## How to complete this task
Leaving the pictures aside, transcribe every line below exactly.

******************************

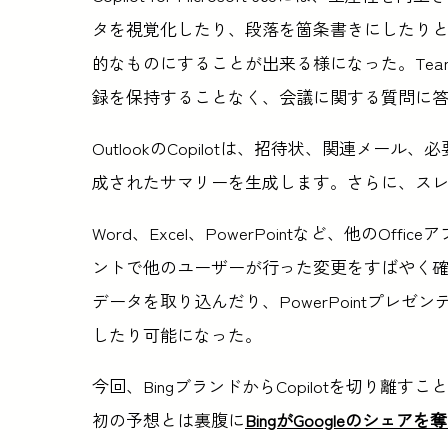
タを視覚化したり、段落を箇条書きにしたり
的なものにすることが出来る様になった。Team
録を保持することなく、会議に関する質問に
OutlookのCopilotは、招待状、関連メ
成されたサマリーを生成します。さらに、ス
Word、Excel、PowerPointなど、他のOf
ントで他のユーザーが行った変更をすばやく確認
データを取り込んだり、PowerPointプレ
したり可能になった。
今回、BingブランドからCopilotを切り離すこ
初の予想とは裏腹に
BingがGoogleのシ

******************************

## Reply to the task
タを視覚化したり、段落を箇条書きにしたり
的なものにすることが出来る様になった。Team
録を保持することなく、会議に関する質問に
OutlookのCopilotは、招待状、関連メ
成されたサマリーを生成します。さらに、ス
Word、Excel、PowerPointなど、他のOf
ントで他のユーザーが行った変更をすばやく確認
データを取り込んだり、PowerPointプレ
したり可能になった。
今回、BingブランドからCopilotを切り離すこ
初の予想とは裏腹に
BingがGoogleのシ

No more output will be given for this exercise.